Le “don de biens matériels”, c’est, d’un autre côté, le soutien à l’établissement de lieux-refuges pour la pratique spirituelle, qu’il s’agisse de lieux numériques (site internet) ou de lieux géographiques (centre de retraite). Ce sont ces lieux qui nous aident à étudier et intégrer notre pratique, dans l’action au quotidien ou dans le temps de retrait pour l’approfondissement. Les aider à les construire, les préserver et les entretenir est fondamental pour la pérennité des enseignements spirituels menacés de dispersion. Il faut des lieux de force où leur souffle reste vivant, palpable, présent, où les êtres engagés sur le chemin peuvent les vivre pleinement. On raconte ainsi que Namkhai Norbu Rinpoché avait lui-même porté les premières pierres du grand temple de Tenerife.
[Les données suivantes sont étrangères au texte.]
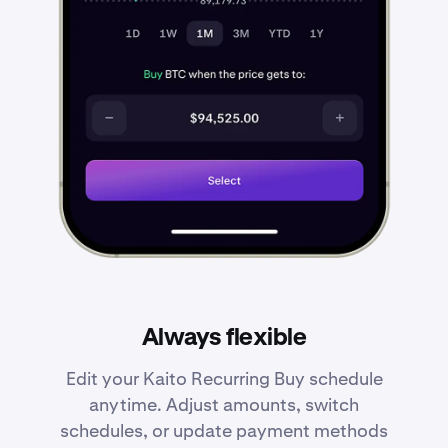
Always flexible
Edit your Kaito Recurring Buy schedule
anytime. Adjust amounts, switch
schedules, or update payment methods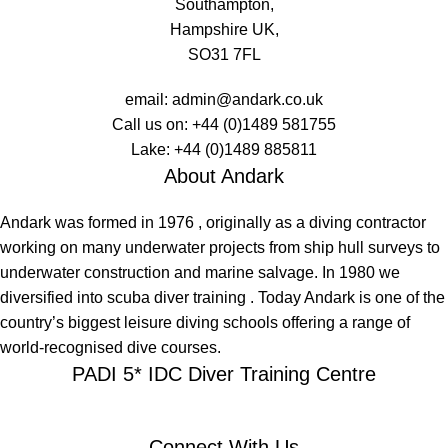
Southampton,
Hampshire UK,
SO31 7FL
email:
admin@andark.co.uk
Call us on:
+44 (0)1489 581755
Lake:
+44 (0)1489 885811
About Andark
Andark was formed in 1976 , originally as a diving contractor
working on many underwater projects from ship hull surveys to
underwater construction and marine salvage. In 1980 we
diversified into scuba diver training . Today Andark is one of the
country’s biggest leisure diving schools offering a range of
world-recognised dive courses.
PADI 5* IDC Diver Training Centre
Connect With Us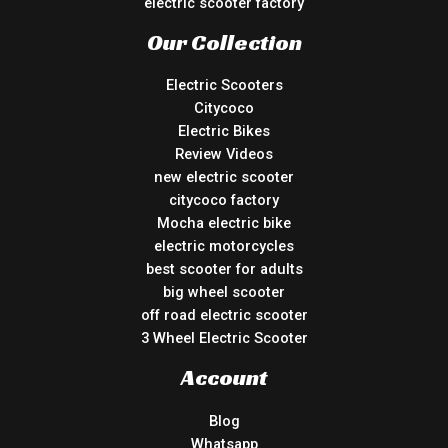
electric scooter factory
Our Collection
Electric Scooters
Citycoco
Electric Bikes
Review Videos
new electric scooter
citycoco factory
Mocha electric bike
electric motorcycles
best scooter for adults
big wheel scooter
off road electric scooter
3 Wheel Electric Scooter
Account
Blog
Whatsapp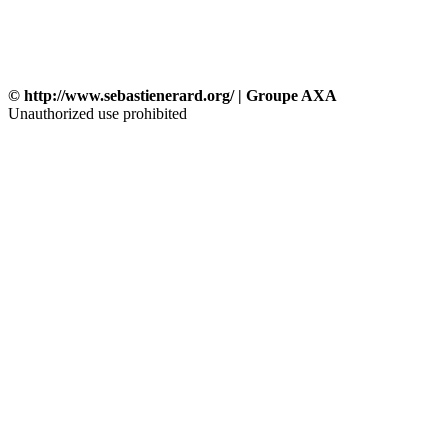
© http://www.sebastienerard.org/ | Groupe AXA
Unauthorized use prohibited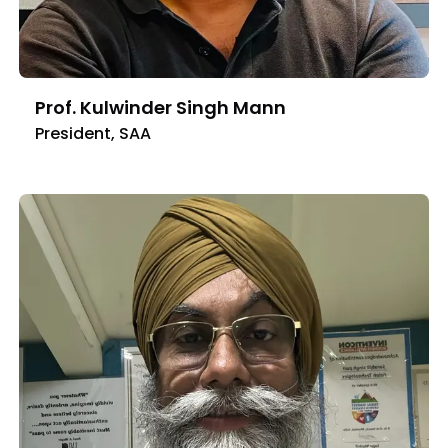
Prof. Kulwinder Singh Mann
President, SAA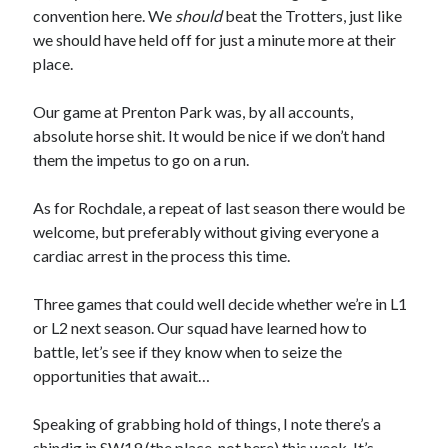
convention here. We
should
beat the Trotters, just like
we should have held off for just a minute more at their
place.
Our game at Prenton Park was, by all accounts,
absolute horse shit. It would be nice if we don’t hand
them the impetus to go on a run.
As for Rochdale, a repeat of last season there would be
welcome, but preferably without giving everyone a
cardiac arrest in the process this time.
Three games that could well decide whether we’re in L1
or L2 next season. Our squad have learned how to
battle, let’s see if they know when to seize the
opportunities that await…
Speaking of grabbing hold of things, I note there’s a
shindig in SW19
(the place, not here) this week. It’s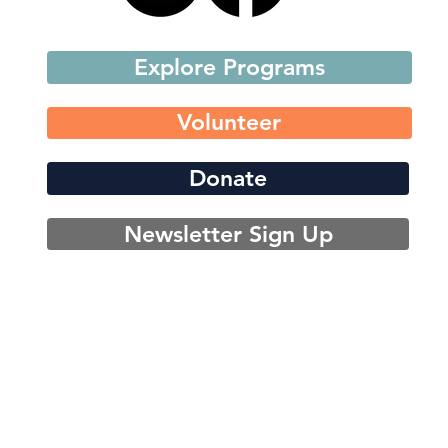
Explore Programs
Volunteer
Donate
Newsletter Sign Up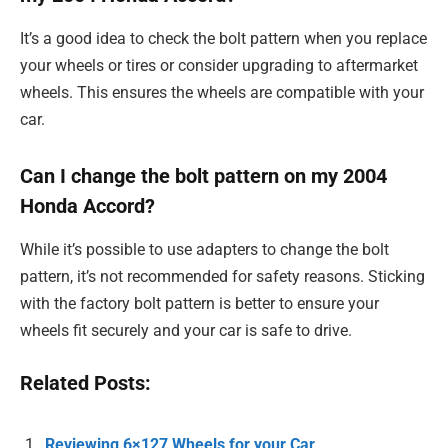
It’s a good idea to check the bolt pattern when you replace
your wheels or tires or consider upgrading to aftermarket
wheels. This ensures the wheels are compatible with your
car.
Can I change the bolt pattern on my 2004
Honda Accord?
While it’s possible to use adapters to change the bolt
pattern, it’s not recommended for safety reasons. Sticking
with the factory bolt pattern is better to ensure your
wheels fit securely and your car is safe to drive.
Related Posts:
Reviewing 6×127 Wheels for your Car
On le voit, ces “trois manières de servir les maîtres” recoupent aussi bien les trois types de générosité (don d’un enseignement spirituel, don de protection contre les dangers, don de ce qui est nécessaire) que le triptyque de l’écoute, de la réflexion et de la méditation.
On les appelle aussi, en une seule expression, “la manière de suivre le maître par l’application” (sbyor bas bsten tshul) : s’appliquer (sbyor ba), c’est alors rentrer en action (sbyor ba), en union (sbyor ba) à la bénédiction du Maître, c’est le principe du yoga (sbyor ba).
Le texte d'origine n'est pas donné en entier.